Albümün kayıtlarını 2018 Mart ayında bitirdim. Kayıt sürecim 2 ay sürdü. Albümün genel hatları ilk albümden bu yana geçen aralıkta hızlı bir şekilde kafamda netleşmişti. Bu yüzden adaptasyon sıkıntısı çekmeden tüm melodram ve şekilleniş rahatlıkla gerçekleşti diyebilirim. Akabinde sürecin mix&master ayağı Markus ve Studio E’nin ellerindeydi. Haziran 2018 sonlarında albüm tüm düzenlemeleri bitmiş şekliyle bana ulaştı. Aradaki ‘uzun’ soluklu süreç (albümün yayın tarihine kadar olan süreç) label görüşmeleri vs. ile devrildi. Sonrasında İngiltere’den Repose Records ile anlaştım ve bunun benim için en doğru seçim olduğunu düşünüyorum, keza bu duruma aracı olan Nhor’a ayrıca teşekkür etmek isterim.
Korhan: Tabii bu soruyu sormazsam olmaz: Empyrium ile olan dostluğundan, Thomas’ın albümde rol alma sürecinden bahseder misin biraz?
Oytun: Günlük hayatımda da sıklıkla sorulan bir soru. Empyrium’a olan hayran düzeyinde sevgim lise yıllarıma (90’lı yılların sonu) dayanıyor. Kendileri ile tanışmam ise 2011 yılı. Whom the Moon a Nightsong Sings projesi sonrasıydı. Haliyle o dönem Empyrium ve fan ilişkisi modunda ilerledi. Ama kısa zamanda aynı ‘dilden’ konuştuğumuz ortaya çıktıkça bugüne kadar gelen ve devam eden arkadaşlığımız büyüdü diyebilirim. Thomas’ın albüme dahil oluşu benim planladığım bir hamle olmamakla beraber açıkçası beni de sizin gibi heyecanlandıran bir süreçti. Kendisinin naçizane teklifi ve bunu tartışmasız olarak kabul etmemle gelişti. Vokal kayıtlarının bir bölümü Augsburg’da oldu, akabinde Studio E’de master kayıtlarla finalize edildi. Bu arada Memories in the Shadow parçasının sözleri de Thomas’ın Münih operasından arkadaşı Peter Kassel’in bana hediyesidir.

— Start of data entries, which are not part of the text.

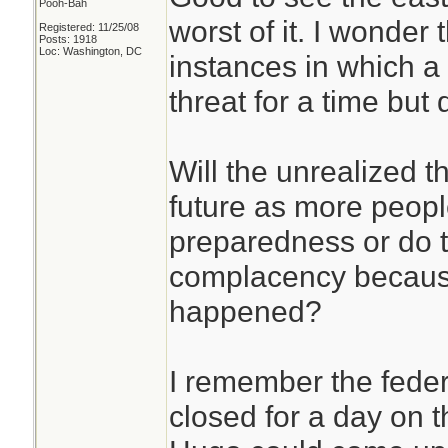
Pooh-Bah
worst of it. I wonder 
Registered: 11/25/08
Posts: 1918
Loc: Washington, DC
instances in which a
threat for a time but 
Will the unrealized th
future as more people
preparedness or do 
complacency because
happened?
I remember the fede
closed for a day on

Korhan: Peki ilk kez bu röportajla öğrenecek olanlar için Tir projesi nasıl çıktı ortaya? Seni bu farklı müziğe iten şey nedir?
Oytun: Güzel ve gerçekten de ilk kez sorulmuş bir soru. Tir, yıllardır kendimden dahi saklamayı becerdiğim bir adım. Metal müzik ve özellikle Black Metal ile içli dışlı olmaya başlamamla beraber neler yapabileceğimi görüyordum. Karanlık sanat ve temalar her dinlediğim parçada daha fazla yerine oturuyor ve kendince figürize oluyordu. Önemli dönemeç kesinlikle Burzum’un Dauði Baldrs ve Hliðskjálf albümleriydi. O albümlerin ve sonrasında benzer oranda yapılmış albümlerin Black Metal’e kökten bağlı olduğunu biliyordum. Elbette adını koymak zordu. Ama elimdeki basit ölçekli orgumla ilk DS denemelerini (muhtemelen bilinçsizce) icra etmeye başlamıştım (2000’li yılların başı). DS’nin mistik, dark ambient ve medieval yanı yaptığım işten keyif almamı sağlamıştı. Bazen az yapılanı ya da hiç yapılmamışı zorlamak, diğer bir deyişle yeni bir yol açmak çok daha iyi olacak istemiyle Tir’i karakterize etme kararını 2016 yılında aldım.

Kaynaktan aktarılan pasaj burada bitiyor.